··· GIVEN INFORMATION

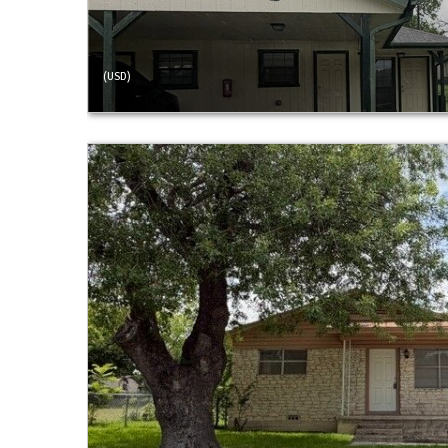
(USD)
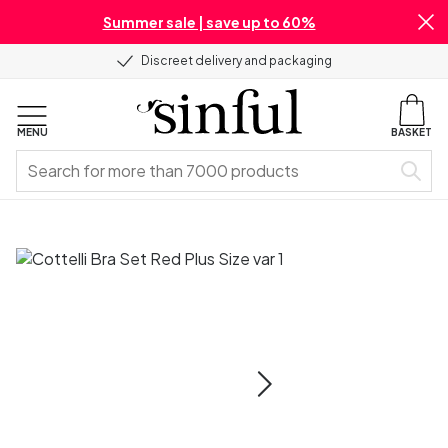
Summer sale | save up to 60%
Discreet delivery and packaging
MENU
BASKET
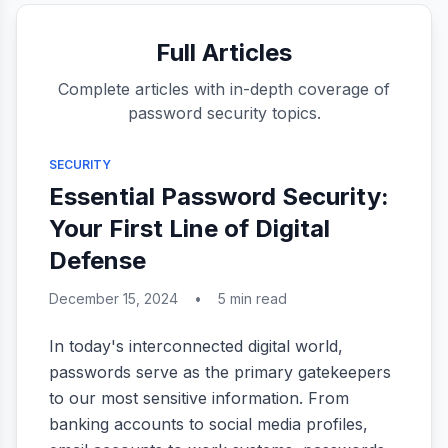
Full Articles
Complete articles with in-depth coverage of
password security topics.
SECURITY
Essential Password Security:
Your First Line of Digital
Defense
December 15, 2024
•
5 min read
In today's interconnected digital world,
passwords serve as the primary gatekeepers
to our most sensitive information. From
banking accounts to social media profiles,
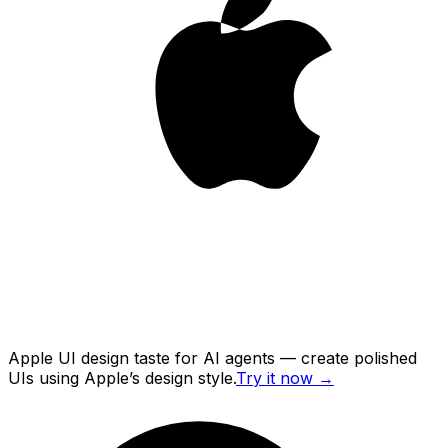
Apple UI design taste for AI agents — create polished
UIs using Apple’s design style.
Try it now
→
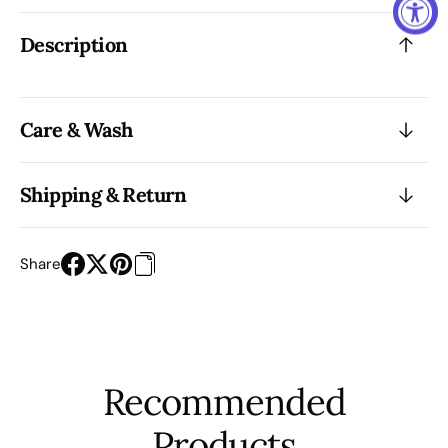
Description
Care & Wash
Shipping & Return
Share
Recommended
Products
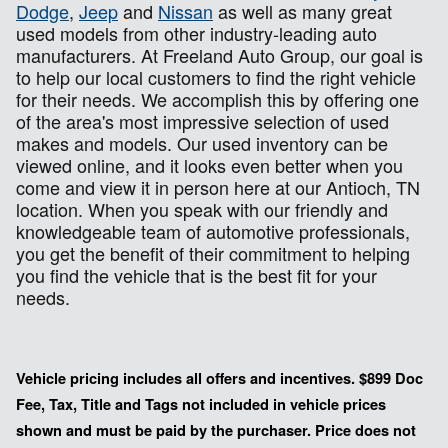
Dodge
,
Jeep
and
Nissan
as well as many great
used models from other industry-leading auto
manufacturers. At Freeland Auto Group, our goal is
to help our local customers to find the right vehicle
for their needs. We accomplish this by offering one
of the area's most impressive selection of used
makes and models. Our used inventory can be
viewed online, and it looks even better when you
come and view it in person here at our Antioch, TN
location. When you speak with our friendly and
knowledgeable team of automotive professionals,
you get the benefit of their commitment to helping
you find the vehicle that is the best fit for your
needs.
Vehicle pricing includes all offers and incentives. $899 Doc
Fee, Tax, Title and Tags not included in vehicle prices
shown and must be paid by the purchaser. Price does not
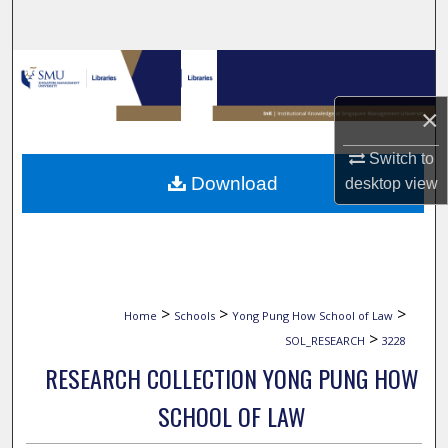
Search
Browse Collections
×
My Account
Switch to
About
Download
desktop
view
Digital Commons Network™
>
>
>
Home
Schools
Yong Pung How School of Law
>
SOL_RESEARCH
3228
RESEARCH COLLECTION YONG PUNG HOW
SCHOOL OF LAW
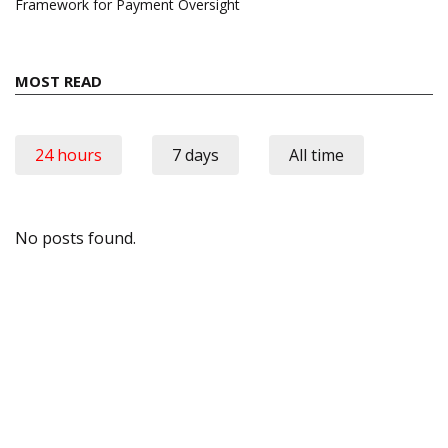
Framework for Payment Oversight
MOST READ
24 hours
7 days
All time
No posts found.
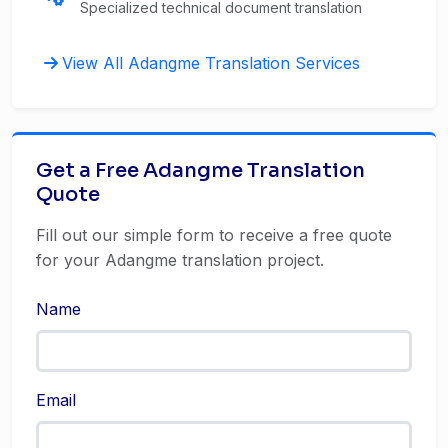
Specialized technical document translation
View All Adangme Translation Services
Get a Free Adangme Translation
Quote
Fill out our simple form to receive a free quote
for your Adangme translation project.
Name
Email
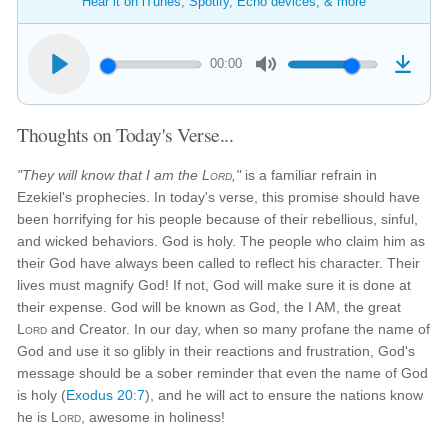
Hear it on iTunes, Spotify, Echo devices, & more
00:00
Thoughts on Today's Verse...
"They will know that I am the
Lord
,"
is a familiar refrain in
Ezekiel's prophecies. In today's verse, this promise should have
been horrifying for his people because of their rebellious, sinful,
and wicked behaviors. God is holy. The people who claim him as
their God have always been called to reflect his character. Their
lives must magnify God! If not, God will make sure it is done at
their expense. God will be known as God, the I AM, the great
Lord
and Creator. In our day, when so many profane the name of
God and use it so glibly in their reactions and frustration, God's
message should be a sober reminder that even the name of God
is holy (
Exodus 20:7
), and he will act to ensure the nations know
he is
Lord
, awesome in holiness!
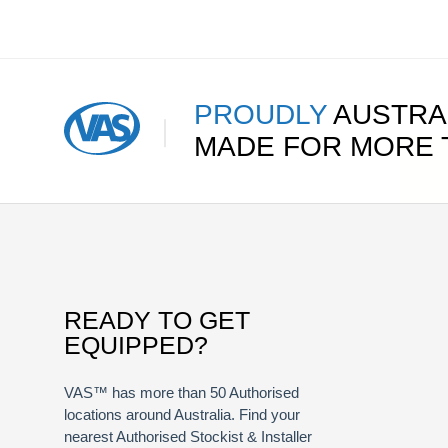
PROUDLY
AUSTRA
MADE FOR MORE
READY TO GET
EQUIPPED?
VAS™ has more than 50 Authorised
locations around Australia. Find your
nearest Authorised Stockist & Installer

······
··· GIVEN INFORMATION

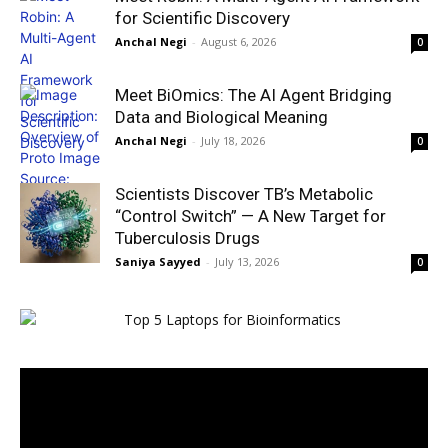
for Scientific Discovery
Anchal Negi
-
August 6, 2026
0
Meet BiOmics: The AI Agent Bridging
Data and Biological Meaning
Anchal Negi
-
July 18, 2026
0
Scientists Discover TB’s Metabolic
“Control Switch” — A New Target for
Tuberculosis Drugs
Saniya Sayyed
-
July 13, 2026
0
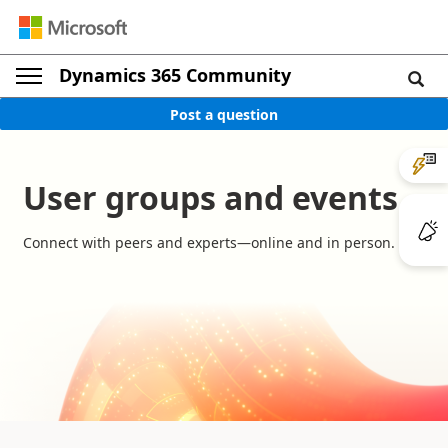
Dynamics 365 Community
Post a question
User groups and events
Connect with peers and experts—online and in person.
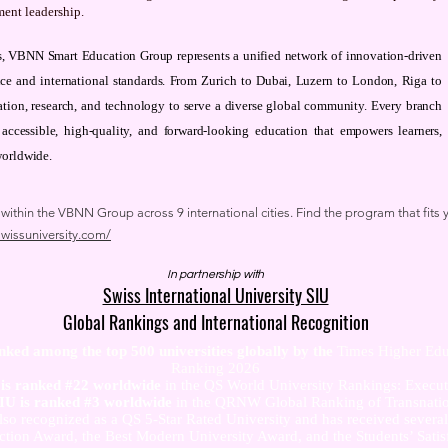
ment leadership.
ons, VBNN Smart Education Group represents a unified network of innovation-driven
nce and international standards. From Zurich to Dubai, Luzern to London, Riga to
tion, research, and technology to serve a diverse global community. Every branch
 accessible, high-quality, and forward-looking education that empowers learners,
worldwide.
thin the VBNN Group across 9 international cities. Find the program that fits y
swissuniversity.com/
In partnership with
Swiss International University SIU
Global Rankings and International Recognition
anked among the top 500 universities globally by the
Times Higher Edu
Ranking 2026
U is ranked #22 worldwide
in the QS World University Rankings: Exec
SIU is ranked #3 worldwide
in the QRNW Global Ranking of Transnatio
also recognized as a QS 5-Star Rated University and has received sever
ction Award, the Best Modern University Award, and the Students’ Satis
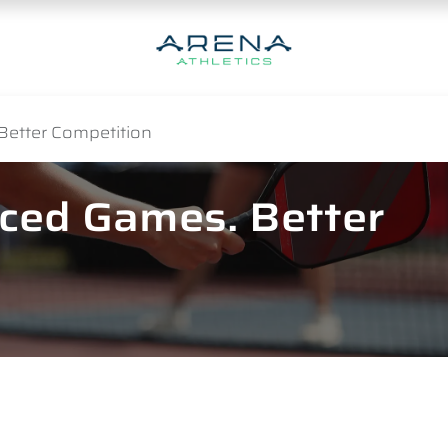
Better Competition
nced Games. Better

······
··· GIVEN INFORMATION

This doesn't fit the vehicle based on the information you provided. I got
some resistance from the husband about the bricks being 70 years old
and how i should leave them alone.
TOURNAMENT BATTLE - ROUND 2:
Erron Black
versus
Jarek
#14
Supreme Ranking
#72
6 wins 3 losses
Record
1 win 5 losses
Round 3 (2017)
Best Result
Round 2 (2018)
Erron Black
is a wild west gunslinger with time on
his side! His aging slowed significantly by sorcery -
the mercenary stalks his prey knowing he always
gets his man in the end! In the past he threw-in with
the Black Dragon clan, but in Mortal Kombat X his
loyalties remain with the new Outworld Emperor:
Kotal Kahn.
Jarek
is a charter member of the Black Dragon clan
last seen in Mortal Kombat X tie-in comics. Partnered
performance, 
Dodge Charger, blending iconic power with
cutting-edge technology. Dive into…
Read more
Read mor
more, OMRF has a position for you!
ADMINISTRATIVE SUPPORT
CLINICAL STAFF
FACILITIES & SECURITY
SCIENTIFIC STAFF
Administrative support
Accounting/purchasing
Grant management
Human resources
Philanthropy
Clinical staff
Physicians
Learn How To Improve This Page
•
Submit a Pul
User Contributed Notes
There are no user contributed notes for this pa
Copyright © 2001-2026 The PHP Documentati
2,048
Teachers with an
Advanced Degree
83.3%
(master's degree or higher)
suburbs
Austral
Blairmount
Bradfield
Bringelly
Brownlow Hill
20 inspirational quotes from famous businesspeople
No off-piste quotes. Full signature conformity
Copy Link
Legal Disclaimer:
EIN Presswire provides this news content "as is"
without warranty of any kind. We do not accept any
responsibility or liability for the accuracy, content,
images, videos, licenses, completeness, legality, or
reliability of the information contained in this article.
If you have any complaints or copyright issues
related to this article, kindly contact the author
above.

······

— WORK INSTRUCTION —
Copy all lines above where "Rankings" is present.

— YOUR SOLUTION —
Global Rankings and International Recognition
in the QS World University Rankings: Exec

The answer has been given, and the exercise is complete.